Spot gold was up 0.2% at $1,326.85 per ounce, as of 0703 GMT, after touching its highest since Feb. 27 at $1,327.90 in the previous session.
U.S. gold futures were up 0.3% at $1,331.30 an ounce.
"Weak sentiment around the breakdown in U.S.-China trade relationship has seen investors seek safe-haven assets," ANZ analyst Daniel Hynes said.
Also, "weakness in equity markets and clearly the indications of a rate cut in the U.S. has seen gold come to fore, which has driven investors back into to the gold market."
U.S. Secretary of State Mike Pompeo said on Monday the United States is seeking to "level the playing field" with China after decades of unfair trade practices, but his Dutch counterpart said tariffs would hurt international trade.
The prolonged trade war between the world's biggest economies has rolled over financial markets denting risk sentiment among investors.

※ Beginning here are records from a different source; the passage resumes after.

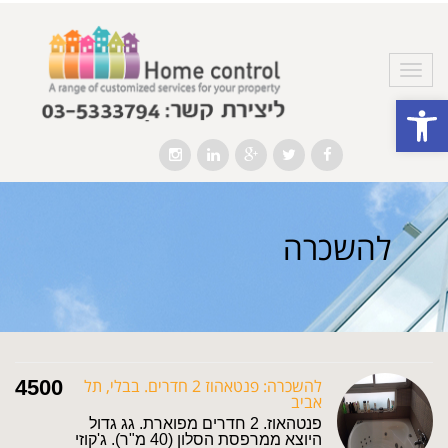
תפריט
פתח סרגל נגישות
Instagram
LinkedIn
Google+
Twitter
Facebook
להשכרה
להשכרה: פנטאהוז 2 חדרים. בבלי, תל
4500
אביב
פנטהאוז. 2 חדרים מפוארת. גג גדול
היוצא ממרפסת הסלון (40 מ"ר). ג'קוזי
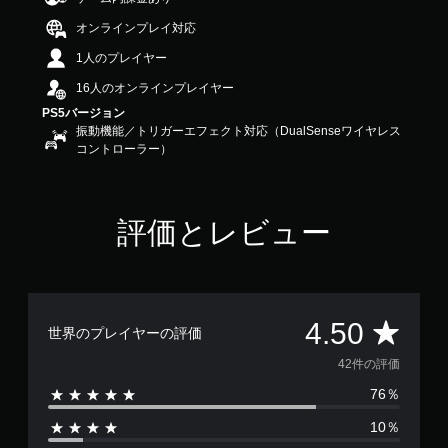
.
オンラインプレイ対応
5
で
1人のプレイヤー
す
16人のオンラインプレイヤー
PS5バージョン
振動機能／トリガーエフェクト対応（DualSenseワイヤレス
コントローラー）
評価とレビュー
評
4.50
世界のプレイヤーの評価
価
42件の評価
76％
数
10％
は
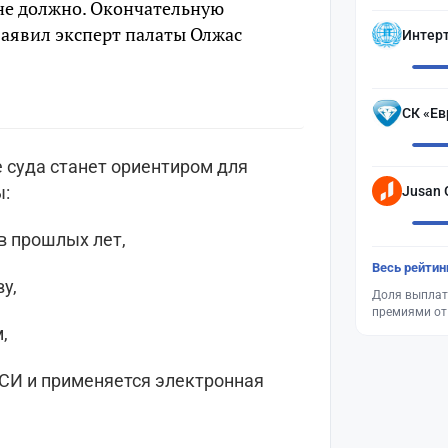
не должно. Окончательную
заявил эксперт палаты Олжас
Интер
СК «Ев
суда станет ориентиром для
ы:
Jusan 
в прошлых лет,
Весь рейтин
у,
Доля выплат
премиями от
,
СИ и применяется электронная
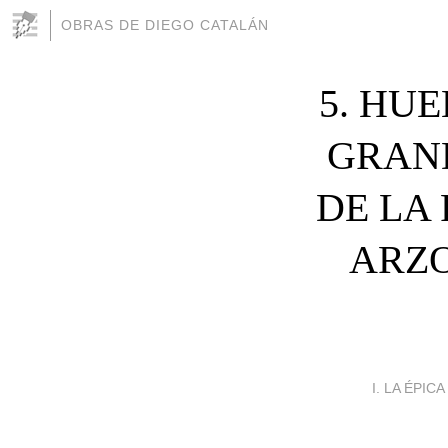
OBRAS DE DIEGO CATALÁN
5. HUE
GRAND
DE LA 
ARZO
I. LA ÉPIC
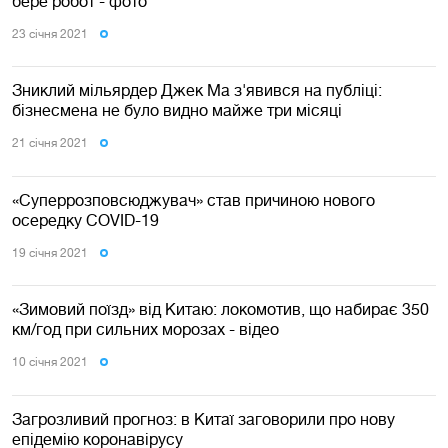
бере робот - фото
23 сiчня 2021
Зниклий мільярдер Джек Ма з'явився на публіці:
бізнесмена не було видно майже три місяці
21 сiчня 2021
«Суперрозповсюджувач» став причиною нового
осередку COVID-19
19 сiчня 2021
«Зимовий поїзд» від Китаю: локомотив, що набирає 350
км/год при сильних морозах - відео
10 сiчня 2021
Загрозливий прогноз: в Китаї заговорили про нову
епідемію коронавірусу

Global stock markets shed over $2 trillion in value in May. [MKTS/GLOB]
Lingering global trade uncertainty is weighing upon equity markets and is likely to see participants move into safe-haven assets, MKS PAM Group said in a note.
"This is likely to drive gold higher over the near-term, with initial targets extending toward $1,330 and beyond the February high of $1,346.80, while the short-term key for the metal will be the continued ETF and hedge fund interest."

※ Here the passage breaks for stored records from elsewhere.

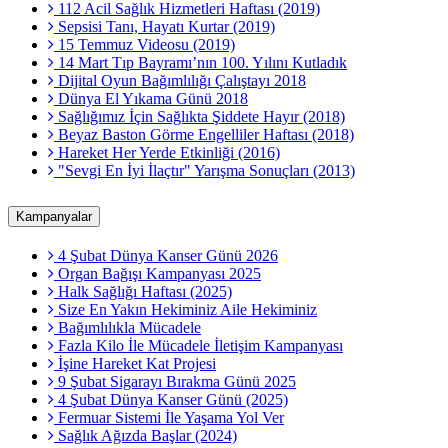
112 Acil Sağlık Hizmetleri Haftası (2019)
Sepsisi Tanı, Hayatı Kurtar (2019)
15 Temmuz Videosu (2019)
14 Mart Tıp Bayramı’nın 100. Yılını Kutladık
Dijital Oyun Bağımlılığı Çalıştayı 2018
Dünya El Yıkama Günü 2018
Sağlığımız İçin Sağlıkta Şiddete Hayır (2018)
Beyaz Baston Görme Engelliler Haftası (2018)
Hareket Her Yerde Etkinliği (2016)
"Sevgi En İyi İlaçtır" Yarışma Sonuçları (2013)
Kampanyalar
4 Şubat Dünya Kanser Günü 2026
Organ Bağışı Kampanyası 2025
Halk Sağlığı Haftası (2025)
Size En Yakın Hekiminiz Aile Hekiminiz
Bağımlılıkla Mücadele
Fazla Kilo İle Mücadele İletişim Kampanyası
İşine Hareket Kat Projesi
9 Şubat Sigarayı Bırakma Günü 2025
4 Şubat Dünya Kanser Günü (2025)
Fermuar Sistemi İle Yaşama Yol Ver
Sağlık Ağızda Başlar (2024)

Holdings of SPDR Gold Trust, the world's largest gold-backed exchange-traded fund, rose 2.2% on Monday, its biggest one-day percentage gain since July 2016, as investors spooked by global slowdown fears sought safe havens. [GOL/ETF]
Meanwhile, U.S. manufacturing growth slowed further in May to its weakest pace of activity in more than two-and-a-half years, a data showed on Monday.
A gloomy economic outlook prompted traders to increase bets that the U.S. Federal Reserve will cut interest rates sooner than expected.
Adding to the sentiment, U.S. Treasury yields slipped to their lowest levels since September 2017 following remarks from St. Louis Federal Reserve President James Bullard who said a U.S. rate cut may be "warranted soon" because of global trade tensions and weak U.S. inflation.
Lower interest rates would support gold because they reduce the opportunity cost of holding non-yielding bullion.
Silver was steady at $14.78 per ounce after touching a more than two-week high of $14.83 on Monday.
Platinum edged 0.2% higher to $821.88 per ounce after hitting a two-week high of $825.78, while palladium fell 0.4% to $1,318.75 per ounce.